Records contained in a dataset »
Segment Open
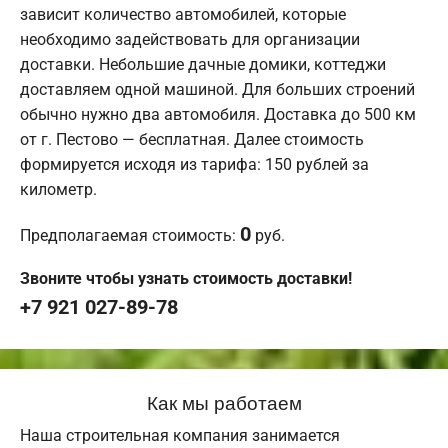
зависит количество автомобилей, которые
необходимо задействовать для организации
доставки. Небольшие дачные домики, коттеджи
доставляем одной машиной. Для больших строений
обычно нужно два автомобиля. Доставка до 500 км
от г. Пестово — бесплатная. Далее стоимость
формируется исходя из тарифа: 150 рублей за
километр.
0
Предполагаемая стоимость:
руб.
Звоните чтобы узнать стоимость доставки!
+7 921 027-89-78
Как мы работаем
Наша строительная компания занимается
Segment Closed
Exercise requirements »
Keep only the lines from the one containing "Звоните чтобы узнать стоимость доставки!" to the end of the entries, and repeat them exactly.

Response area »
Звоните чтобы узнать стоимость доставки!
+7 921 027-89-78
Как мы работаем
Наша строительная компания занимается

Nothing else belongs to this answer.